Les innombrables différences franco-britanniques dans le traitement de l'Islam radical sont bien résumées par ce que les jeunes filles musulmanes peuvent porter dans les écoles publiques.
L'école secondaire Denbigh de Luton, à 50 kilomètres au nord-ouest de Londres, est fréquentée à quelque 80% par des élèves musulmans. Il y a plusieurs années, elle accepta de se plier aux exigences vestimentaires de leur foi et de leur héritage, avec notamment un uniforme pour les élèves féminines composé d'un pantalon shalwar kameez pakistanais, d'un blouson et d'un hijab. Mais, en 2004, lorsqu'une adolescente d'origine bangladeshi, Shabina Begum, insista pour porter un jilbab, un vêtement couvrant le corps entier, excepté le visage et les mains, les administrateurs de Denbigh refusèrent.
La controverse se termina devant la Cour d'appel, laquelle trancha en faveur de Shabina Begum. En conséquence, les écoles britanniques sont maintenant tenues par la loi d'accepter le jilbab. Et par-dessus le marché, c'est Cherie Booth, l'épouse du premier ministre Tony Blair, qui défendit Begum en appel. Mme Booth qualifia ce jugement de «victoire pour tous les Musulmans qui tiennent à préserver leur identité et leurs valeurs en dépit des préjugés et de la bigoterie».

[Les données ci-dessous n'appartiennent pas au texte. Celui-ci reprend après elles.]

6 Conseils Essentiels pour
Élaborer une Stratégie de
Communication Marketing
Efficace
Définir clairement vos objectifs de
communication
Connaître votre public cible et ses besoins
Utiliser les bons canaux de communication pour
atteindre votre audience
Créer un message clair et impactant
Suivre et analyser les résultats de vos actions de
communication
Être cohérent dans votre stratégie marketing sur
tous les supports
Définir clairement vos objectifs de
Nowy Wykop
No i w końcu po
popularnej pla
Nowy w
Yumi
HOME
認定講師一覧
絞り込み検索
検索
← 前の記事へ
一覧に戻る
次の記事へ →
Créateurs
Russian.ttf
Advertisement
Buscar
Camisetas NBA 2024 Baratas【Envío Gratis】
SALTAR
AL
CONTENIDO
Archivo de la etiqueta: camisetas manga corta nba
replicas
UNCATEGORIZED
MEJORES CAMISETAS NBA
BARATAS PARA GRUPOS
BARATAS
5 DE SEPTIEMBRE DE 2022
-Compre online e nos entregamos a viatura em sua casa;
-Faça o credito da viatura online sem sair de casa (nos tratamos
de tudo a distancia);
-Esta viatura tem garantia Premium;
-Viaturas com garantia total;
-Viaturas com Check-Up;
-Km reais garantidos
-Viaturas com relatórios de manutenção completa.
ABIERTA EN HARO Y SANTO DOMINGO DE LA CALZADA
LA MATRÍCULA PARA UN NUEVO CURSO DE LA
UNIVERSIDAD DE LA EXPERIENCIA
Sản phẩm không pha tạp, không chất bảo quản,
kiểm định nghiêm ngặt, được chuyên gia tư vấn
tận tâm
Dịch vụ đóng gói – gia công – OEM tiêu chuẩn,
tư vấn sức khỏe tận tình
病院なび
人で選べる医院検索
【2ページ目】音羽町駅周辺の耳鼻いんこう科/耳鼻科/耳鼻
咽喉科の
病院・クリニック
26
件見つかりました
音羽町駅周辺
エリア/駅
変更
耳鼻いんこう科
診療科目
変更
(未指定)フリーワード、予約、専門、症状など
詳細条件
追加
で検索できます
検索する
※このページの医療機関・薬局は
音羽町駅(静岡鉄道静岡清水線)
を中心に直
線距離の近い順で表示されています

Par contraste, la même année, le gouvernement français déclarait le hijab, le foulard musulman, hors-la-loi dans les institutions éducatives publiques, malgré une féroce opposition tant en France que de la part des islamistes du monde entier. À Téhéran, des protestataires scandèrent «Mort à la France!» et «Mort au sioniste Chirac!» Le mufti de l'Autorité palestinienne, Ikrima Said Sabri, déclara que «le bannissement du hijab par les lois françaises constitue un acte de guerre contre l'Islam en tant que religion». Le grand mufti saoudien, Abdul Aziz al-Sheikh, parla d'atteinte aux droits de l'homme. Lorsque l'«Armée islamique en Irak» captura deux journalistes français et menaça de les exécuter si l'interdiction du hijab n'était pas annulée, Paris tint bon.
Quelle est l'origine de cette profonde différence d'attitude? Les Britanniques semblent avoir perdu le goût de leur propre héritage tandis que les Français tiennent au leur: les Anglais interdisent la chasse au renard, et les Français interdisent le hijab. Les uns adoptent le multiculturalisme, les autres restent fiers de leur patrimoine culturel. Ses choix en matière d'identité rendent la Grande-Bretagne très vulnérable aux ravages de l'Islam radical, alors que la France, malgré toutes ses dérives politiques, a conservé un amour-propre qui peut encore la préserver du naufrage.